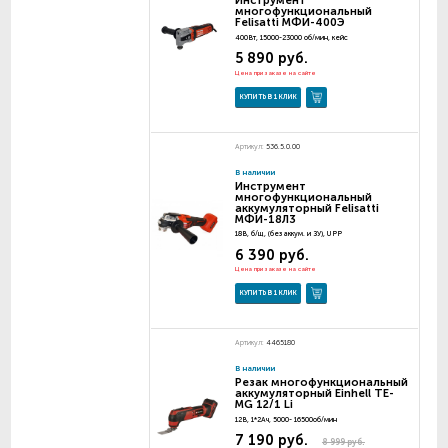
Инструмент
многофункциональный
Felisatti МФИ-400Э
400Вт, 15000-23000 об/мин, кейс
5 890 руб.
Цена при заказе на сайте
КУПИТЬ В 1 КЛИК
Артикул:
536.5.0.00
В наличии
Инструмент
многофункциональный
аккумуляторный Felisatti
МФИ-18Л3
18В, б/щ, (без аккум. и ЗУ), UPP
6 390 руб.
Цена при заказе на сайте
КУПИТЬ В 1 КЛИК
Артикул:
4465180
В наличии
Резак многофункциональный
аккумуляторный Einhell TE-
MG 12/1 Li
12В, 1*2Ач, 5000- 16500об/мин
7 190 руб.
8 999 руб.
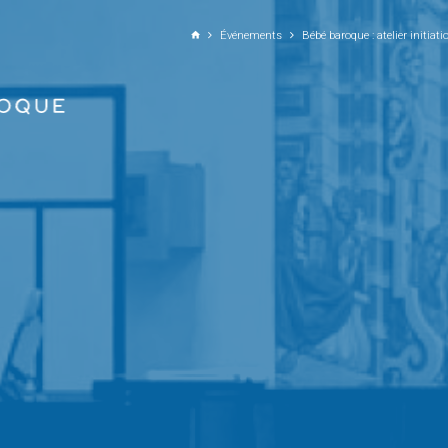
ALLER AU CONTENU PRINCIPAL
Événements
Bébé baroque : atelier initiati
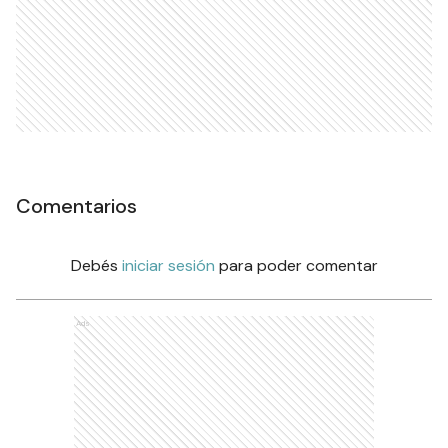
Comentarios
Debés
iniciar sesión
para poder comentar
Ads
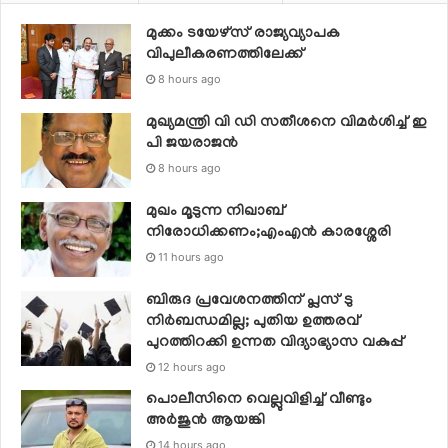
മുക്കം ടയേഴ്സ് രാജ്യവ്യാപക
വിപുലീകരണത്തിലേക്ക്
8 hours ago
മുഖ്യമന്ത്രി വി ഡി സതീശനെ വിമര്‍ശിച്ച് ഇ
പി ജയരാജന്‍
8 hours ago
മുഖം മൂടുന്ന നിഖാബ്
നിരോധിക്കണം;എംഎൻ കാരശ്ശേരി
11 hours ago
ബിരുദ പ്രവേശനത്തിന് പ്ലസ് ടു
നിര്‍ബന്ധമില്ല; പുതിയ ഉത്തരവ്
പുറത്തിറക്കി ഉന്നത വിദ്യാഭ്യാസ വകുപ്പ്
12 hours ago
പൊലീസിനെ വെല്ലുവിളിച്ച് വീണ്ടും
അർജുൻ ആയങ്കി
14 hours ago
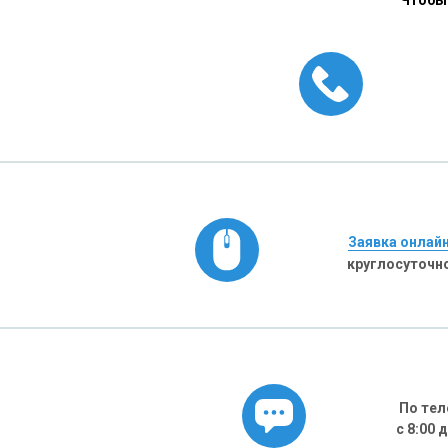
Чтобы 
Заявка онлай
круглосуточн
По тел
с 8:00 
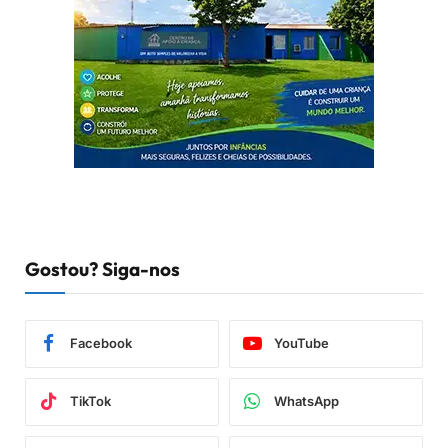
Gostou? Siga-nos
Facebook
YouTube
TikTok
WhatsApp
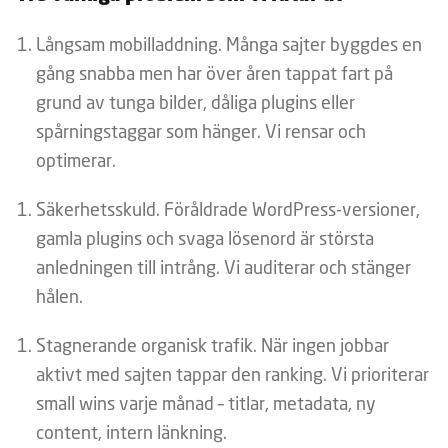
Långsam mobilladdning. Många sajter byggdes en
gång snabba men har över åren tappat fart på
grund av tunga bilder, dåliga plugins eller
spårningstaggar som hänger. Vi rensar och
optimerar.
Säkerhetsskuld. Föråldrade WordPress-versioner,
gamla plugins och svaga lösenord är största
anledningen till intrång. Vi auditerar och stänger
hålen.
Stagnerande organisk trafik. När ingen jobbar
aktivt med sajten tappar den ranking. Vi prioriterar
small wins varje månad – titlar, metadata, ny
content, intern länkning.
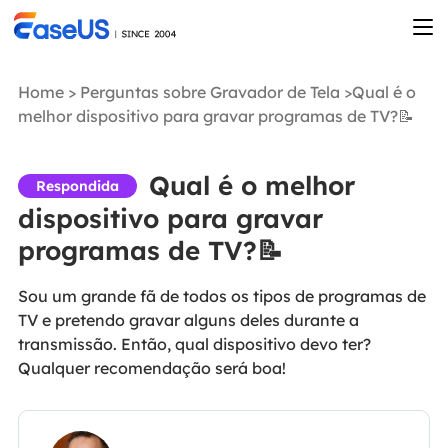
Home
>
Perguntas sobre Gravador de Tela
>Qual é o
melhor dispositivo para gravar programas de TV?📝
Qual é o melhor
Respondida
dispositivo para gravar
programas de TV?📝
Sou um grande fã de todos os tipos de programas de
TV e pretendo gravar alguns deles durante a
transmissão. Então, qual dispositivo devo ter?
Qualquer recomendação será boa!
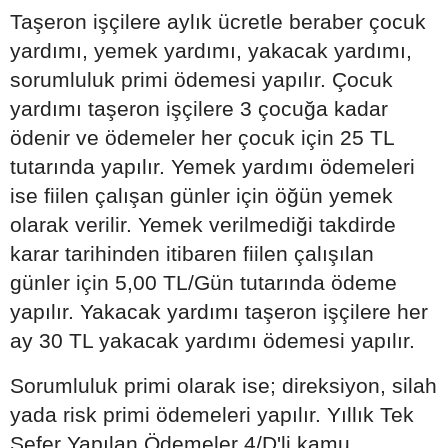
Taşeron işçilere aylık ücretle beraber çocuk
yardımı, yemek yardımı, yakacak yardımı,
sorumluluk primi ödemesi yapılır. Çocuk
yardımı taşeron işçilere 3 çocuğa kadar
ödenir ve ödemeler her çocuk için 25 TL
tutarında yapılır. Yemek yardımı ödemeleri
ise fiilen çalışan günler için öğün yemek
olarak verilir. Yemek verilmediği takdirde
karar tarihinden itibaren fiilen çalışılan
günler için 5,00 TL/Gün tutarında ödeme
yapılır. Yakacak yardımı taşeron işçilere her
ay 30 TL yakacak yardımı ödemesi yapılır.
Sorumluluk primi olarak ise; direksiyon, silah
yada risk primi ödemeleri yapılır. Yıllık Tek
Sefer Yapılan Ödemeler 4/D'li kamu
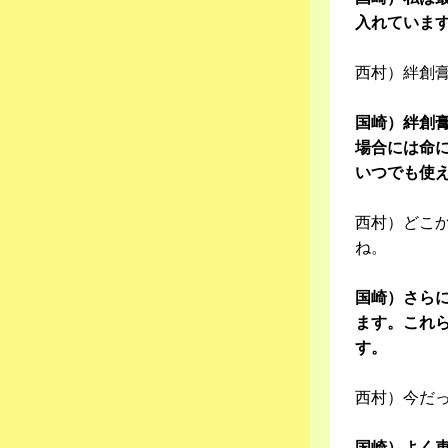
入れていま
西村）絆創
国崎）絆創
場合には命
いつでも使
西村）どこ
ね。
国崎）さら
ます。これ
す。
西村）今だ
国崎）よく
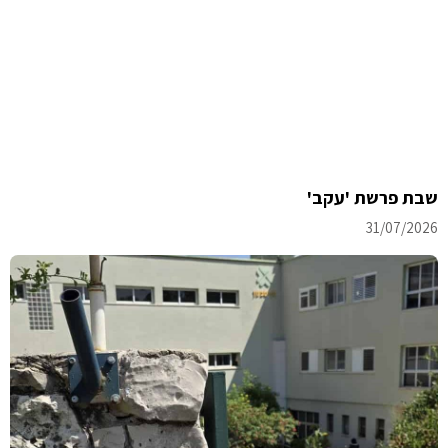
שבת פרשת 'עקב'
31/07/2026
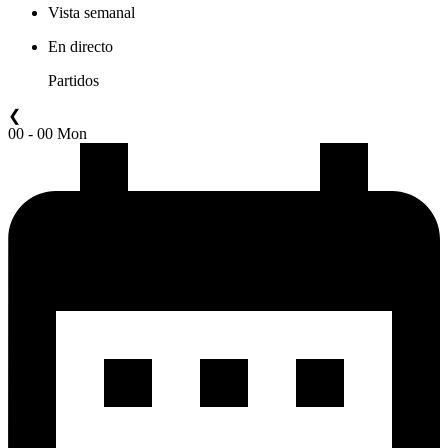
Vista semanal
En directo
Partidos
❮
00 - 00 Mon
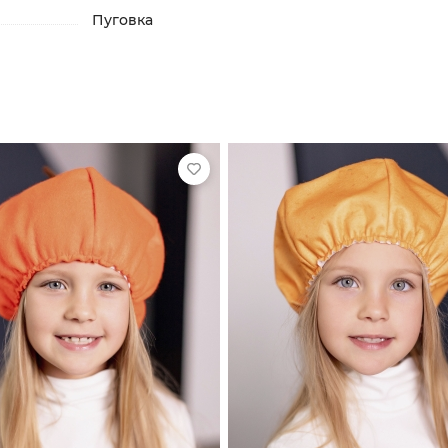
Пуговка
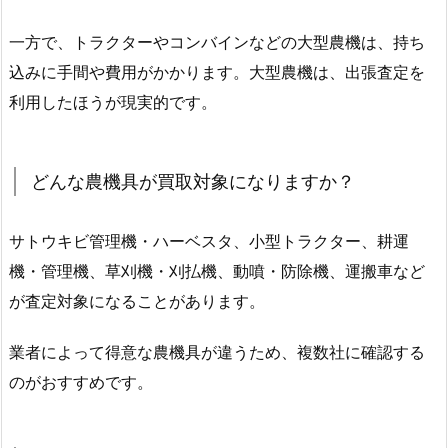
一方で、トラクターやコンバインなどの大型農機は、持ち
込みに手間や費用がかかります。大型農機は、出張査定を
利用したほうが現実的です。
どんな農機具が買取対象になりますか？
サトウキビ管理機・ハーベスタ、小型トラクター、耕運
機・管理機、草刈機・刈払機、動噴・防除機、運搬車など
が査定対象になることがあります。
業者によって得意な農機具が違うため、複数社に確認する
のがおすすめです。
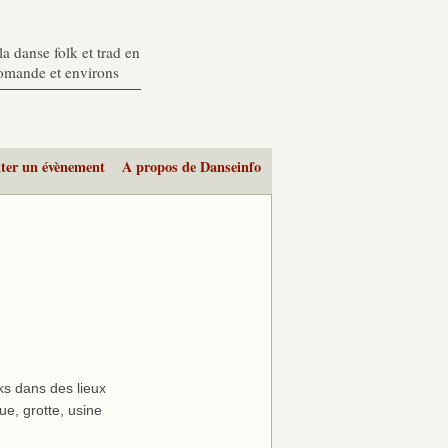
a danse folk et trad en
romande et environs
ter un évènement
A propos de Danseinfo
ks dans des lieux
ue, grotte, usine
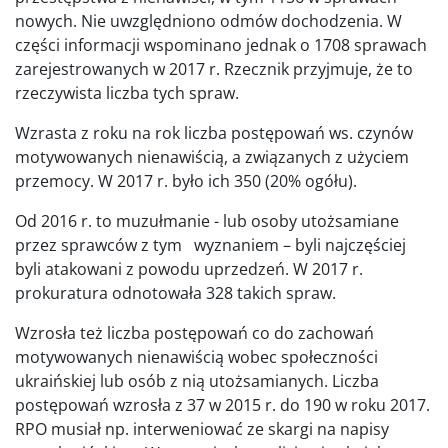
nowych. Nie uwzględniono odmów dochodzenia. W
części informacji wspominano jednak o 1708 sprawach
zarejestrowanych w 2017 r. Rzecznik przyjmuje, że to
rzeczywista liczba tych spraw.
Wzrasta z roku na rok liczba postępowań ws. czynów
motywowanych nienawiścią, a związanych z użyciem
przemocy. W 2017 r. było ich 350 (20% ogółu).
Od 2016 r. to muzułmanie - lub osoby utożsamiane
przez sprawców z tym wyznaniem – byli najczęściej
byli atakowani z powodu uprzedzeń. W 2017 r.
prokuratura odnotowała 328 takich spraw.
Wzrosła też liczba postępowań co do zachowań
motywowanych nienawiścią wobec społeczności
ukraińskiej lub osób z nią utożsamianych. Liczba
postępowań wzrosła z 37 w 2015 r. do 190 w roku 2017.
RPO musiał np. interweniować ze skargi na napisy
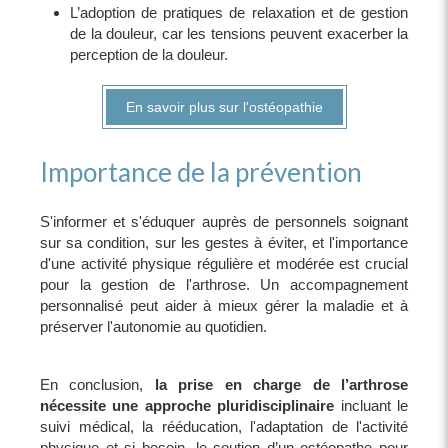
L’adoption de pratiques de relaxation et de gestion
de la douleur, car les tensions peuvent exacerber la
perception de la douleur.
En savoir plus sur l'ostéopathie
Importance de la prévention
S'informer et s'éduquer auprès de personnels soignant
sur sa condition, sur les gestes à éviter, et l'importance
d'une activité physique régulière et modérée est crucial
pour la gestion de l'arthrose. Un accompagnement
personnalisé peut aider à mieux gérer la maladie et à
préserver l'autonomie au quotidien.
En conclusion,
la prise en charge de l’arthrose
nécessite une approche pluridisciplinaire
incluant le
suivi médical, la rééducation, l'adaptation de l'activité
physique et si besoin, le soutien d’un ostéopathe pour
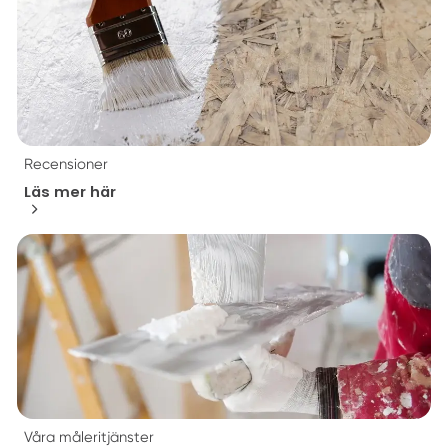
Recensioner
Läs mer här
Våra måleritjänster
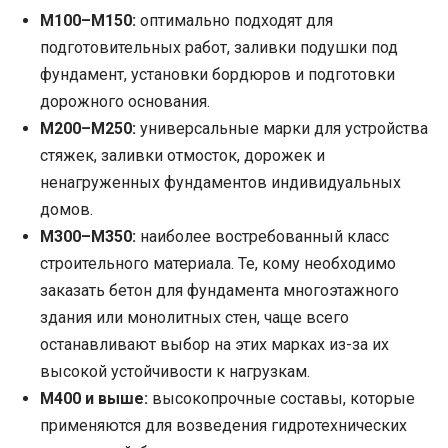
М100–М150:
оптимально подходят для
подготовительных работ, заливки подушки под
фундамент, установки бордюров и подготовки
дорожного основания.
М200–М250:
универсальные марки для устройства
стяжек, заливки отмосток, дорожек и
ненагруженных фундаментов индивидуальных
домов.
М300–М350:
наиболее востребованный класс
строительного материала. Те, кому необходимо
заказать бетон для фундамента многоэтажного
здания или монолитных стен, чаще всего
останавливают выбор на этих марках из-за их
высокой устойчивости к нагрузкам.
М400 и выше:
высокопрочные составы, которые
применяются для возведения гидротехнических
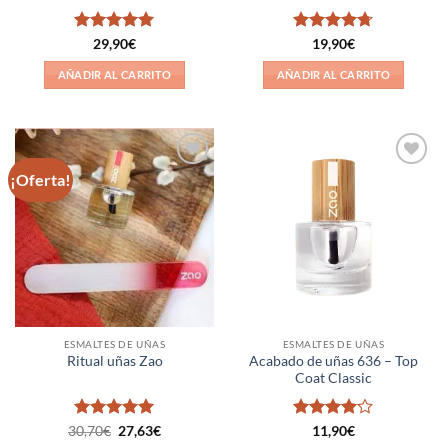
Valorado
Valorado
29,90
€
19,90
€
con
5
de 5
con
4.67
de 5
AÑADIR AL CARRITO
AÑADIR AL CARRITO
¡Oferta!
Añadir
Añadir
a la
a la
lista de
lista de
deseos
deseos
ESMALTES DE UÑAS
ESMALTES DE UÑAS
Acabado de uñas 636 – Top
Ritual uñas Zao
Coat Classic
Valorado
El
El
Valorado
30,70
€
27,63
€
11,90
€
precio
precio
con
5
de 5
con
4
de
____
• [ABOUT THIS TASK]:
Please copy the preceding records exactly and omit the images.

• [EXERCISE ANSWER]:
Инструмент
многофункциональный
Felisatti МФИ-400Э
400Вт, 15000-23000 об/мин, кейс
5 890 руб.
Цена при заказе на сайте
КУПИТЬ В 1 КЛИК
Артикул:
536.5.0.00
В наличии
Инструмент
многофункциональный
аккумуляторный Felisatti
МФИ-18Л3
18В, б/щ, (без аккум. и ЗУ), UPP
6 390 руб.
Цена при заказе на сайте
КУПИТЬ В 1 КЛИК
Артикул:
4465180
В наличии
Резак многофункциональный
аккумуляторный Einhell TE-
MG 12/1 Li
12В, 1*2Ач, 5000- 16500об/мин
7 190 руб.
8 999 руб.
ALLER AU CONTENU PRINCIPAL
Événements
Bébé baroque : atelier initiati
Comentarios
Debés
iniciar sesión
para poder comentar
Ads
മുക്കം ടയേഴ്സ് രാജ്യവ്യാപക
വിപുലീകരണത്തിലേക്ക്
8 hours ago
മുഖ്യമന്ത്രി വി ഡി സതീശനെ വിമര്‍ശിച്ച് ഇ
പി ജയരാജന്‍
8 hours ago
മുഖം മൂടുന്ന നിഖാബ്
നിരോധിക്കണം;എംഎൻ കാരശ്ശേരി
11 hours ago
ബിരുദ പ്രവേശനത്തിന് പ്ലസ് ടു
നിര്‍ബന്ധമില്ല; പുതിയ ഉത്തരവ്
പുറത്തിറക്കി ഉന്നത വിദ്യാഭ്യാസ വകുപ്പ്
12 hours ago
പൊലീസിനെ വെല്ലുവിളിച്ച് വീണ്ടും
അർജുൻ ആയങ്കി
14 hours ago
Чтобы 
Заявка онлай
круглосуточн
По тел
с 8:00 
Gostou? Siga-nos
Facebook
YouTube
TikTok
WhatsApp
Långsam mobilladdning. Många sajter byggdes en
gång snabba men har över åren tappat fart på
grund av tunga bilder, dåliga plugins eller
spårningstaggar som hänger. Vi rensar och
optimerar.
Säkerhetsskuld. Föråldrade WordPress-versioner,
gamla plugins och svaga lösenord är största
anledningen till intrång. Vi auditerar och stänger
hålen.
Stagnerande organisk trafik. När ingen jobbar
aktivt med sajten tappar den ranking. Vi prioriterar
small wins varje månad – titlar, metadata, ny
content, intern länkning.
Home
>
Perguntas sobre Gravador de Tela
>Qual é o
melhor dispositivo para gravar programas de TV?📝
Qual é o melhor
Respondida
dispositivo para gravar
programas de TV?📝
Sou um grande fã de todos os tipos de programas de
TV e pretendo gravar alguns deles durante a
transmissão. Então, qual dispositivo devo ter?
Qualquer recomendação será boa!
Taşeron işçilere aylık ücretle beraber çocuk
yardımı, yemek yardımı, yakacak yardımı,
sorumluluk primi ödemesi yapılır. Çocuk
yardımı taşeron işçilere 3 çocuğa kadar
ödenir ve ödemeler her çocuk için 25 TL
tutarında yapılır. Yemek yardımı ödemeleri
ise fiilen çalışan günler için öğün yemek
olarak verilir. Yemek verilmediği takdirde
karar tarihinden itibaren fiilen çalışılan
günler için 5,00 TL/Gün tutarında ödeme
yapılır. Yakacak yardımı taşeron işçilere her
ay 30 TL yakacak yardımı ödemesi yapılır.
Sorumluluk primi olarak ise; direksiyon, silah
yada risk primi ödemeleri yapılır. Yıllık Tek
Sefer Yapılan Ödemeler 4/D'li kamu
入れていま
西村）絆創
国崎）絆創
場合には命
いつでも使
西村）どこ
ね。
国崎）さら
ます。これ
す。
西村）今だ
国崎）よく
שבת פרשת 'עקב'
31/07/2026
Vista semanal
En directo
Partidos
❮
00 - 00 Mon
Пуговка
一方で、トラクターやコンバインなどの大型農機は、持ち
込みに手間や費用がかかります。大型農機は、出張査定を
利用したほうが現実的です。
どんな農機具が買取対象になりますか？
サトウキビ管理機・ハーベスタ、小型トラクター、耕運
機・管理機、草刈機・刈払機、動噴・防除機、運搬車など
が査定対象になることがあります。
業者によって得意な農機具が違うため、複数社に確認する
のがおすすめです。
a danse folk et trad en
romande et environs
ter un évènement
A propos de Danseinfo
ks dans des lieux
ue, grotte, usine
nowych. Nie uwzględniono odmów dochodzenia. W
części informacji wspominano jednak o 1708 sprawach
zarejestrowanych w 2017 r. Rzecznik przyjmuje, że to
rzeczywista liczba tych spraw.
Wzrasta z roku na rok liczba postępowań ws. czynów
motywowanych nienawiścią, a związanych z użyciem
przemocy. W 2017 r. było ich 350 (20% ogółu).
Od 2016 r. to muzułmanie - lub osoby utożsamiane
przez sprawców z tym wyznaniem – byli najczęściej
byli atakowani z powodu uprzedzeń. W 2017 r.
prokuratura odnotowała 328 takich spraw.
Wzrosła też liczba postępowań co do zachowań
motywowanych nienawiścią wobec społeczności
ukraińskiej lub osób z nią utożsamianych. Liczba
postępowań wzrosła z 37 w 2015 r. do 190 w roku 2017.
RPO musiał np. interweniować ze skargi na napisy
L’adoption de pratiques de relaxation et de gestion
de la douleur, car les tensions peuvent exacerber la
perception de la douleur.
En savoir plus sur l'ostéopathie
Importance de la prévention
S'informer et s'éduquer auprès de personnels soignant
sur sa condition, sur les gestes à éviter, et l'importance
d'une activité physique régulière et modérée est crucial
pour la gestion de l'arthrose. Un accompagnement
personnalisé peut aider à mieux gérer la maladie et à
préserver l'autonomie au quotidien.
En conclusion,
la prise en charge de l’arthrose
nécessite une approche pluridisciplinaire
incluant le
suivi médical, la rééducation, l'adaptation de l'activité
physique et si besoin, le soutien d’un ostéopathe pour
Recensioner
Läs mer här
Våra måleritjänster
М100–М150:
оптимально подходят для
подготовительных работ, заливки подушки под
фундамент, установки бордюров и подготовки
дорожного основания.
М200–М250:
универсальные марки для устройства
стяжек, заливки отмосток, дорожек и
ненагруженных фундаментов индивидуальных
домов.
М300–М350:
наиболее востребованный класс
строительного материала. Те, кому необходимо
заказать бетон для фундамента многоэтажного
здания или монолитных стен, чаще всего
останавливают выбор на этих марках из-за их
высокой устойчивости к нагрузкам.
М400 и выше:
высокопрочные составы, которые
применяются для возведения гидротехнических
Valorado
Valorado
29,90
€
19,90
€
con
5
de 5
con
4.67
de 5
AÑADIR AL CARRITO
AÑADIR AL CARRITO
¡Oferta!
Añadir
Añadir
a la
a la
lista de
lista de
deseos
deseos
ESMALTES DE UÑAS
ESMALTES DE UÑAS
Acabado de uñas 636 – Top
Ritual uñas Zao
Coat Classic
Valorado
El
El
Valorado
30,70
€
27,63
€
11,90
€
precio
precio
con
5
de 5
con
4
de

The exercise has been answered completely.